» **Work to be completed**:
With all images left out, restate the records below exactly as written.

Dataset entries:
┄┄┄┄┄┄

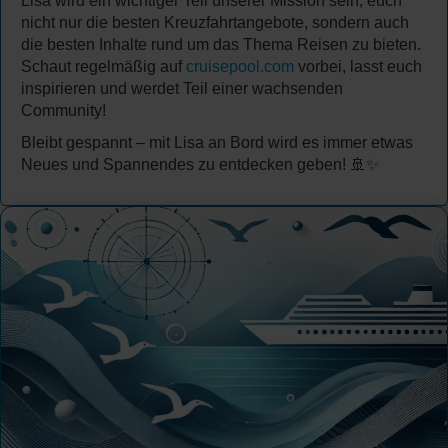
Lisa wird ein wichtiger Teil unserer Mission sein, euch
nicht nur die besten Kreuzfahrtangebote, sondern auch
die besten Inhalte rund um das Thema Reisen zu bieten.
Schaut regelmäßig auf
cruisepool.com
vorbei, lasst euch
inspirieren und werdet Teil einer wachsenden
Community!
Bleibt gespannt – mit Lisa an Bord wird es immer etwas
Neues und Spannendes zu entdecken geben! 🚢✨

┄┄┄┄┄┄

» **Answer to this exercise**:
Lisa wird ein wichtiger Teil unserer Mission sein, euch
nicht nur die besten Kreuzfahrtangebote, sondern auch
die besten Inhalte rund um das Thema Reisen zu bieten.
Schaut regelmäßig auf
cruisepool.com
vorbei, lasst euch
inspirieren und werdet Teil einer wachsenden
Community!
Bleibt gespannt – mit Lisa an Bord wird es immer etwas
Neues und Spannendes zu entdecken geben! 🚢✨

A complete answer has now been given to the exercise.